Steve Mayberry, Emanuel's campaign spokesman, countered that the mayor's support proved critical.

"Community groups spent a decade fighting against these coal plants, but faced a City Hall that refused to take action," he said. "Mayor Emanuel heard their concerns and quickly joined the fight, telling Midwest Generation that they needed to either clean up the plants or he would shut them down. This was a fight by hundreds of community activists that he was proud to play a small role in."

Yet Fallon and Maureen Sullivan of the grassroots groups Bridgeport Alliance and Reclaim Chicago, who is running for alderman in the 11th Ward, both pointed out that people protesting against the plants were arrested during Emanuel's first year in office.

"We call on Mayor Emanuel to withdraw his misleading TV commercial and level with the people of Chicago," Sullivan added.

Although Emanuel has boasted of working to close the plants for years, the groups took issue with his use of the issue in his re-election campaign.

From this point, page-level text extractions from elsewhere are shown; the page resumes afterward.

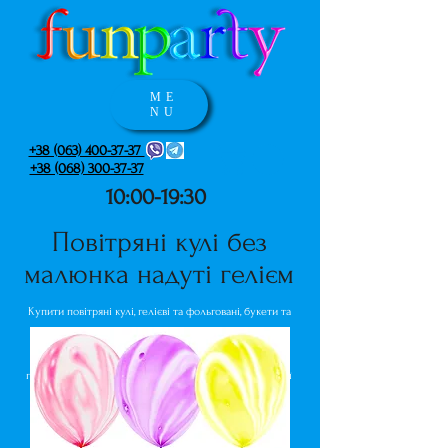
ME
NU
+38 (063) 400-37-37
+38 (068) 300-37-37
10:00-19:30
Повітряні кулі без
малюнка надуті гелієм
Купити повітряні кулі, гелієві та фольговані, букети та
фігури з повітряних кульок. Цілодобова доставка
повітряних кульок по Києву. Магазин куль та святкової
продукції Funparty.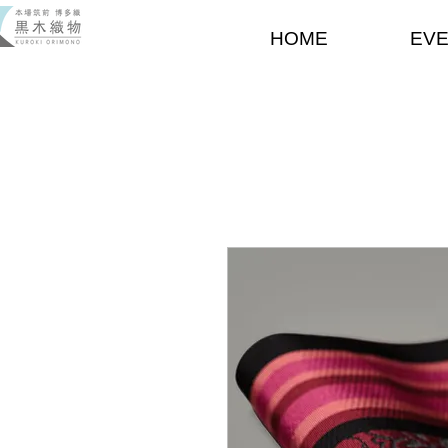
HOME
EV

All declined to say if they were endorsing one of his nine challengers, with Jerry Mead-Lucero of the Pilsen Environmental Rights and Reform Organization saying that, as a nonprofit, his group can't take a political stance.

Yet that didn't stop him from taking issue with the ad.

"How dare Rahm Emanuel take this victory away from the thousands of residents of Little Village, Pilsen and Bridgeport who were the real ones who fought this struggle for over a decade?" Mead-Lucero said. He called the TV spot "a false ad," adding, "It needs to be removed right away."

"Please stop bragging about work you didn't do," said Byron Sigcho of the Pilsen Alliance, who is running for alderman in the 25th Ward.